Lead author Kaiming Li from the Dewson Lab explained the significance: "For the first time we could keep BAX away from mitochondria and keep cells alive using this molecule. This could pave the way for next-generation cell death inhibitors to combat degenerative conditions."
Addressing Critical Unmet Medical Need
The discovery addresses a significant gap in treating neurodegenerative diseases, where excessive cell death contributes to disease progression. Professor Grant Dewson, co-corresponding author and head of the WEHI Parkinson's Disease Research Centre, emphasized the clinical potential: "Currently there are no treatments that prevent neurons from dying to slow the progression of Parkinson's. Any drugs that could be able to do this could be game changing."
The research builds on decades of pioneering cell death research at WEHI, including a 1988 discovery of a protein that stopped programmed cell death, which eventually led to new cancer treatments. However, developing cell death blockers for neurodegenerative conditions has proven more challenging than creating cell death triggers for cancer therapy.

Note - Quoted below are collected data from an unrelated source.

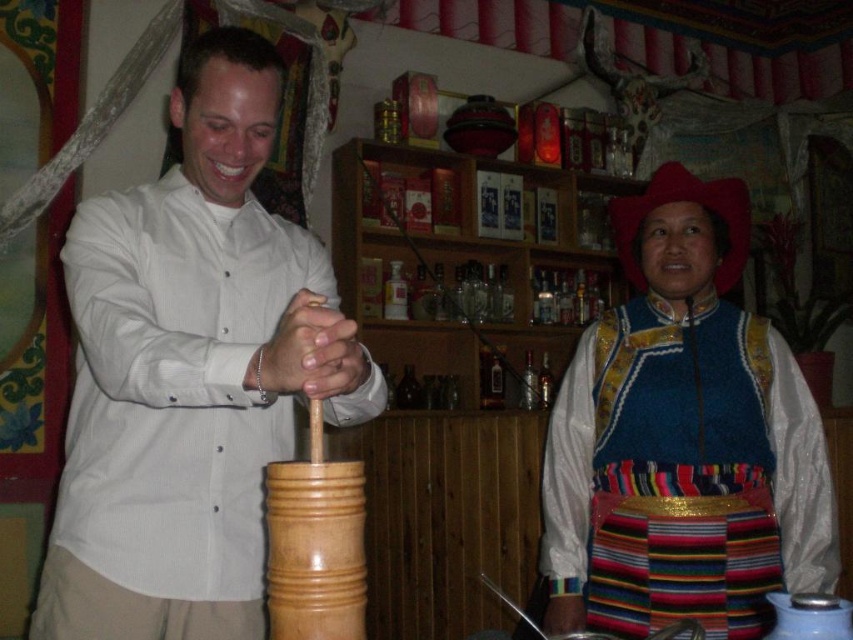 Is point (178, 417) closer to camera compared to point (671, 204)?

Yes.

Where is `white matte shirt at center`? white matte shirt at center is located at coordinates (190, 371). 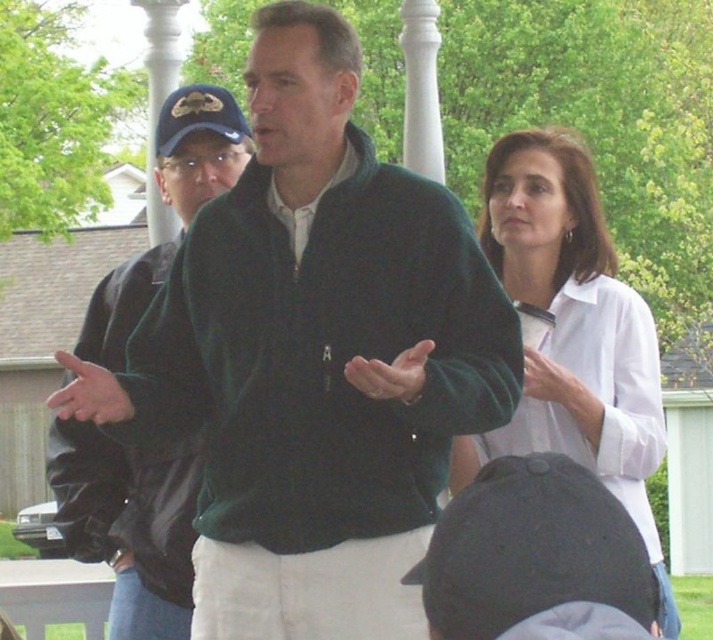 In the scene shown: You are a photographer trying to capture a clear shot of both the green fleece jacket at center and the green matte jacket at left. Since they are positioned close to each other, will you need to adjust your focus to ensure both are in focus?

The green fleece jacket at center is in front of the green matte jacket at left, so you will need to adjust your focus to ensure both are in focus since they are at different depths.

You are a photographer trying to capture a group photo of the green fleece jacket at center and the white smooth blouse at upper right. To ensure both are in frame, should you adjust your camera to focus more to the left or the right?

The green fleece jacket at center is positioned on the left side of white smooth blouse at upper right, so you should focus more to the right to include both in the frame.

Validation Through Target Engagement Studies
To confirm WEHI-3773's mechanism of action, researchers performed drug affinity responsive target stability assays. These experiments demonstrated that WEHI-3773 binding to VDAC2 affected its stability against proteolysis in a dose-dependent manner. Incubation of mitochondria with 400 nM WEHI-3773 inhibited VDAC2 proteolysis, supporting direct engagement of the compound with VDAC2 on the mitochondrial membrane.
Future Therapeutic Development
The findings demonstrate that modulating BAK and BAX interactions with VDAC2 represents a viable strategy for affecting their apoptotic activity, despite these proteins being traditionally challenging therapeutic targets. The research team expressed optimism that these data will inform the design of inhibitors targeting BAX and BAK apoptotic activity as potential treatments for neurodegenerative disorders.
The WEHI Parkinson's Disease Research Centre is leveraging its expertise in cell death, ubiquitin signaling, mitochondria, and inflammation to accelerate discovery of disease-modifying therapies. Through a multidisciplinary approach to understanding disease mechanisms, the center aims to transform treatment options for patients with neurodegenerative conditions.
The research was supported by the Bodhi Education Fund and the National Health and Medical Research Council, highlighting the collaborative effort required to advance potential treatments for conditions affecting millions worldwide.